Melly stressed that the evidence revealed during the closed-door meeting exposed high-ranking persons and revealed significant shortcomings in the examination system.
“We have obtained valuable information that pertains to various sectors within the Ministry of Education. We have uncovered how individuals established social media platforms and the type of information they disseminated,” He stated.
He further stated that the committee intends to propose drastic reforms concerning examination management, supervision, and penalties for leaks, early exposure of exams, collaboration, and impersonation.
“The DCI provided us with additional information on the culprits involved. They pointed out individuals who established social media platforms and used multiple accounts, which involved substantial amounts of money. We were informed about the financial transactions that took place through M-PESA and bank accounts, which eventually benefited these individuals,” Melly explained.
During the meeting, it was revealed that out of the 49 accounts, 22 Facebook accounts and 13 Telegram accounts were registered under the name of KNEC, while the rest were associated with different individuals.
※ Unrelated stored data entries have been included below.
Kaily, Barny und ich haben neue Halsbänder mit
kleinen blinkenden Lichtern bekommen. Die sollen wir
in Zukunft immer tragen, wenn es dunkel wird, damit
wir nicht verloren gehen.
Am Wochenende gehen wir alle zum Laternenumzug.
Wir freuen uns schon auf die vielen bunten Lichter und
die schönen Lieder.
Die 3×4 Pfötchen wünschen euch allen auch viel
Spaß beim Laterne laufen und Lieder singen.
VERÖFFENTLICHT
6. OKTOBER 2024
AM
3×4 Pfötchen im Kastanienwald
Some of the fraudulent Telegram accounts that remain active include “knecleakage2022,” “KNEC EXAMS,” “kncep,” and “kcseleaks001,” among others. Among the deactivated accounts are “Kneclkg,” “KCSEANDKCPE EXAMS,” “Kcse2021leaks,” and “knecpapers22.”
On Facebook, some of the accounts involved in the malpractice include “KNEC PAST papers,” “kcse Past Papers And Marking Schemes,” “KNEC Standard Notes and Past Papers –TVET,” and “KCSE Leakage,” among others.
In early December of the previous year, David Njengere, the CEO of KNEC, expressed concern about the early exposure of national examination papers on social media platforms. He sought assistance in taking down Telegram channels and Facebook forums that were involved in exam malpractice.
Njengere held meetings and corresponded with the authority to establish a multi-agency team consisting of the Council, CAK, and the ICT Authority to combat this form of malpractice.
“Some unscrupulous individuals have developed a habit of accessing examination papers once they have been collected from the containers and capturing photos to share them on social media platforms,” Njengere explained.
Ezra Chiloba, the CEO of CAK, highlighted the challenges in dealing with platforms like Telegram and Signal, as they offered strong end-to-end encryption, self-destructing messages, and anonymous registration capabilities, which made it difficult to trace individuals involved in these illicit activities.